TULSA - Only 10 days before Christmas, 75-year-old Della Cole went to the store to pick up a few things.
She returned home to find her house on fire.
"I just couldn't believe it, and all I was thinking was get the dogs out," said Cole.
Two of her dogs made it, but her Chihuahua, Baby, wasn't so lucky.
Now, six weeks later she's still recovering what she can from her charred home. She says thanks to firefighters, it wasn't worse.
"Them getting there as fast as they did, it kept the other house to the south of me from catching on fire."
Getting there quickly is just what firefighters strive to do. While firefighters weren't delayed getting to Della's home, some firefighters are concerned a recent change in dispatch software is causing delays.
The city spent close to $1.9 million on a state-of-the-art dispatch software system called CAD. It's by TriTech, a San Diego company.
However, the new dispatch system has to work with the existing alert system to send out the fire calls. The existing system is called Zetron, and is nearly two decades old. It's having trouble communicating with the new system.
As a result, there have been at least a dozen times when fire stations didn't get alerted to a call so dispatchers have to rely on backup systems, such as the radio and phones. That concerns the fire union president.
"From a public safety standpoint, it's the safety of our firefighters and the safety of our public," said Chad Miller, the president of the firefighters union, IAFF Local 176.
Deputy Fire Chief Stanley Clark says there are safeguards in place.
"No one's at risk. We have redundancies in place to take care of it, if something fails," said Chief Clark.
The 2NEWS Investigators went digging and found that this entire issue could have been avoided. We pored over the city's 229-page software contract for the dispatch system. It turns out the City of Tulsa only bought part of the system three years ago. The idea was to buy the new dispatch system and marry it with the old alert system. It's something city leaders say TriTech said it could do.
Firefighters say if we had the new system in it's entirety, they probably wouldn't be having these compatibility problems.
"That's the problem. We didn't buy all of the components that we needed to," said Miller.
The city purchased the computer software that helps police, fire and medical communicate with each other, but the city did not buy the technology to replace the old alert system, or the GPS component, which would have given firefighters turn-by-turn directions and dispatchers the ability to know where fire trucks are at all times.
Deputy Chief Clark says the city didn't buy the entire package because it didn't have the money.
He says GPS alone for police and fire would cost more than $1 million. Meanwhile, the cost for an upgraded alert system could cost close to $2 million.
We took the cost issue to Tulsa City Councilor Phil Lakin.
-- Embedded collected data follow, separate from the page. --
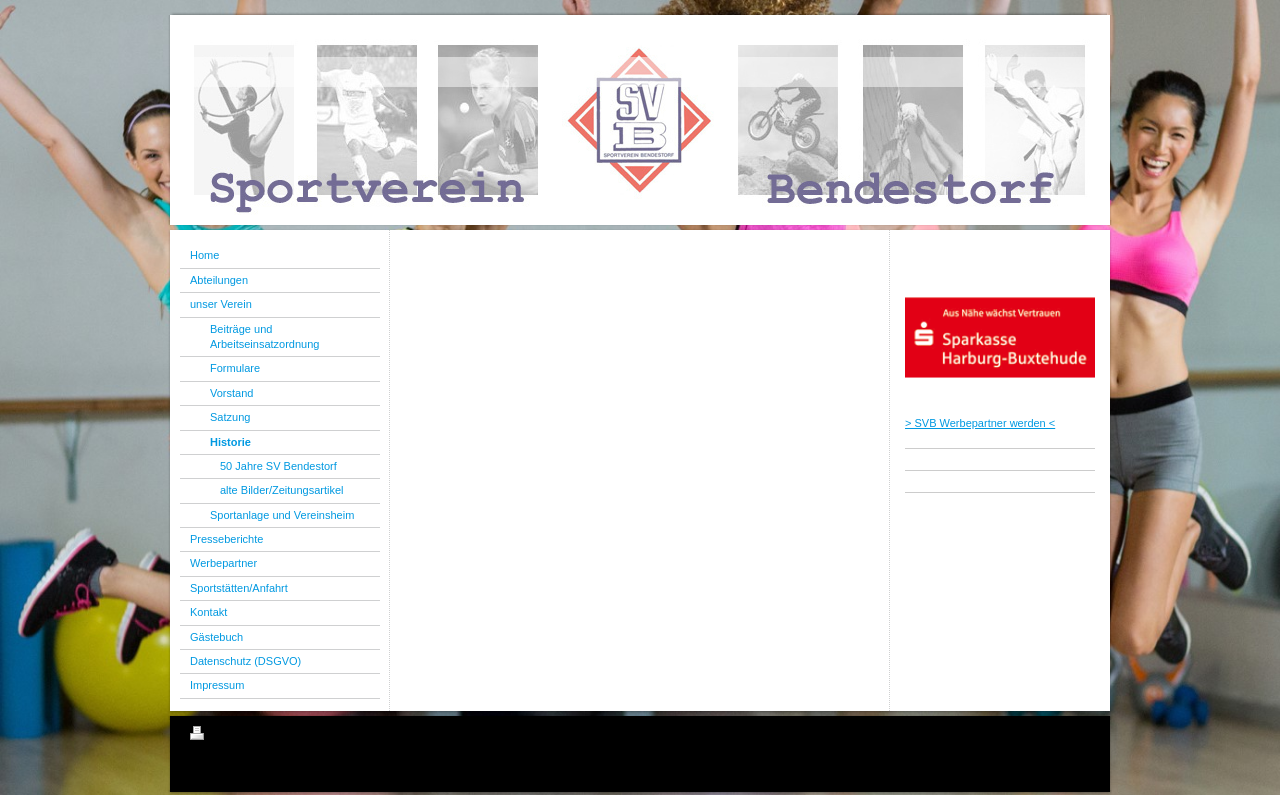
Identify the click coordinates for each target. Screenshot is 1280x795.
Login (1076, 733)
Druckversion (234, 736)
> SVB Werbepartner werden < (980, 423)
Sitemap (304, 736)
He says the city doesn't have the money and may not for years. He says it's TriTech's responsibility to make its software work with the city's old system.
"TriTech sold us something that they told us would work with the Zetron boxes so we have to hold TriTech accountable for making their software work," said Lakin.
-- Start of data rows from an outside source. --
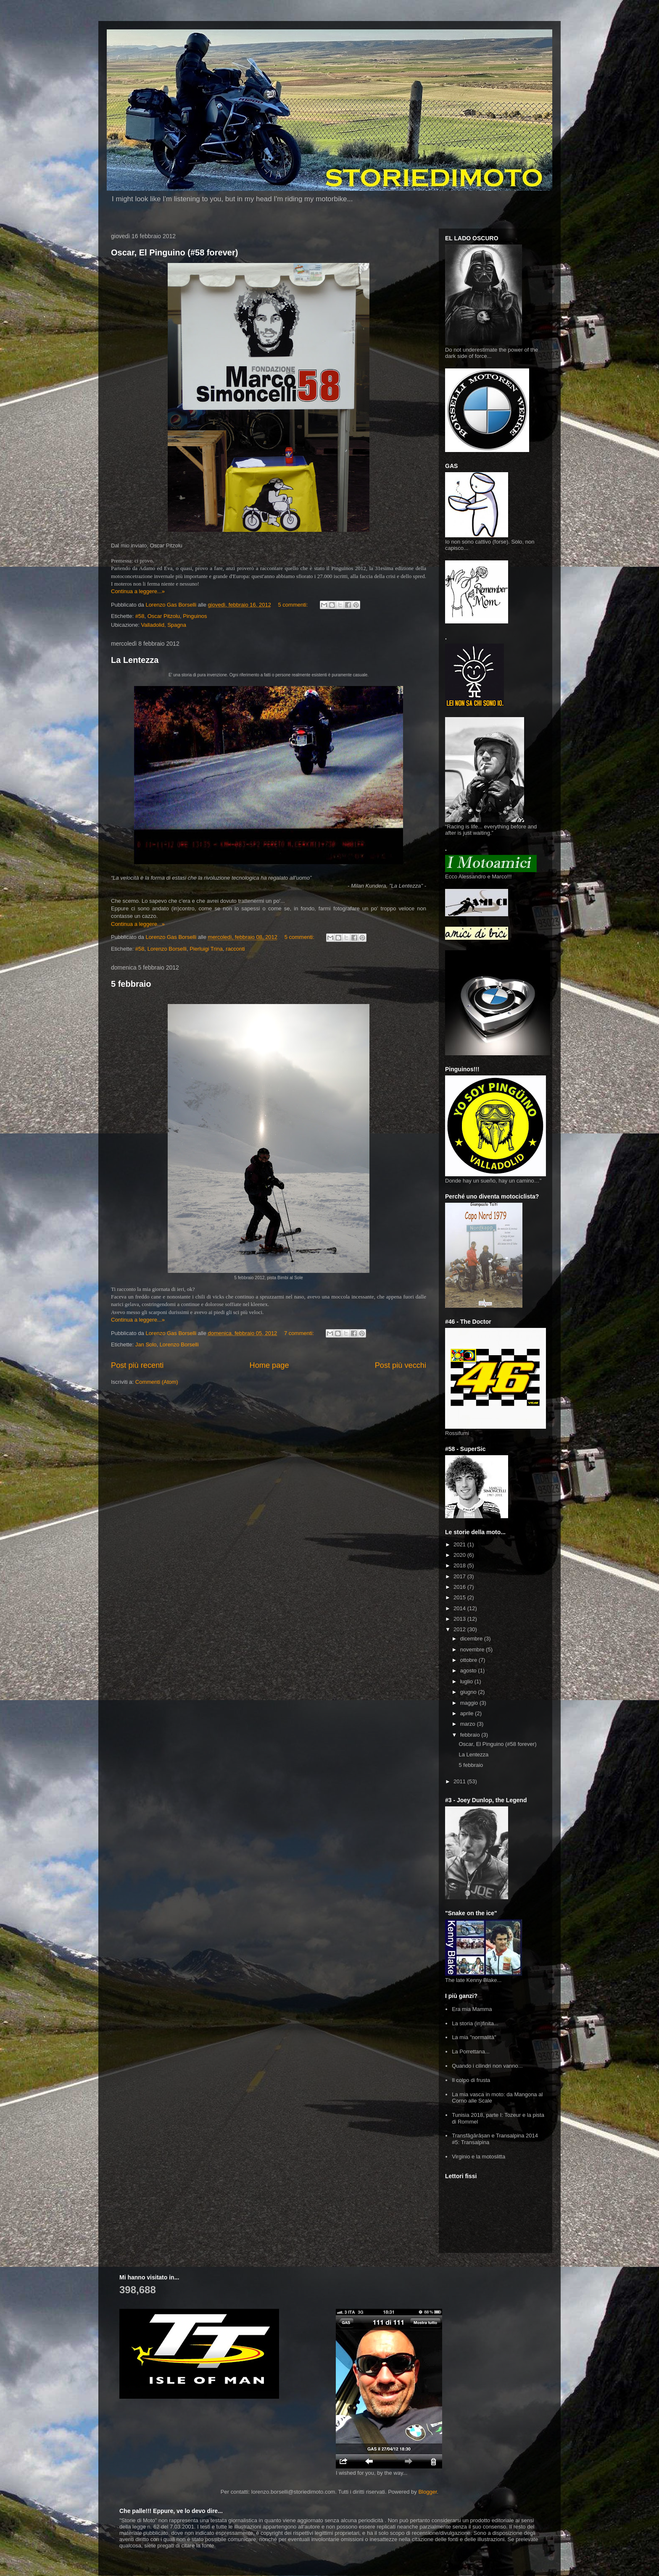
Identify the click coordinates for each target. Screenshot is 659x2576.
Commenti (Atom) (156, 1382)
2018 (460, 1565)
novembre (473, 1649)
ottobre (469, 1660)
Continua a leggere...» (138, 591)
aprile (467, 1713)
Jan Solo (146, 1344)
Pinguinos (195, 616)
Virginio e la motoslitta (478, 2156)
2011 (460, 1781)
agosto (469, 1670)
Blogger (427, 2492)
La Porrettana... (471, 2051)
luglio (467, 1681)
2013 (460, 1619)
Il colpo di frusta (471, 2080)
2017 (460, 1576)
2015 (460, 1597)
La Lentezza (134, 660)
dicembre (472, 1638)
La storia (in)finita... (475, 2023)
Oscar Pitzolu (164, 616)
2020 (460, 1555)
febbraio (471, 1735)
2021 (460, 1544)
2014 (460, 1608)
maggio (470, 1703)
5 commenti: (293, 605)
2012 (460, 1629)
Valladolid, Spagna (163, 625)
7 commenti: (299, 1333)
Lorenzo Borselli (167, 949)
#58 (140, 616)
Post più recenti (137, 1365)
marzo (468, 1724)
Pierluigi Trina (206, 949)
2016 (460, 1587)
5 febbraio (131, 983)
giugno (469, 1692)
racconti (235, 949)
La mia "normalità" (474, 2037)
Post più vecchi (400, 1365)
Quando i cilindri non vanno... (487, 2066)
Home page (269, 1365)
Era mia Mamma (472, 2009)
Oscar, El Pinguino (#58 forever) (174, 252)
According to TriTech's contract, they do provide assistance with software problems after installations.
We talked to TriTech's CEO. He did not want to go on-camera, but did send us an e-mail saying, "... The system continues to work very well..."
Firefighters we talked to aren't convinced and say they still rely on backup communication.
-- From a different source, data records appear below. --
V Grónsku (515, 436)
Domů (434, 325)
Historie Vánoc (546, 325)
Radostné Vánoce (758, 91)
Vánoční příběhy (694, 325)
The one thing everyone agrees on. It needs to work. "It's better to rely on computer systems that are supposed to work flawlessly," said Lakin.
The fire union president says, despite a number of delays, the dispatch communication issue has not resulted in any serious problems yet. But he says that until the system is fixed one way or the other, there's no guarantee that a fire truck won't be delayed to your house. We'll continue to track the new system.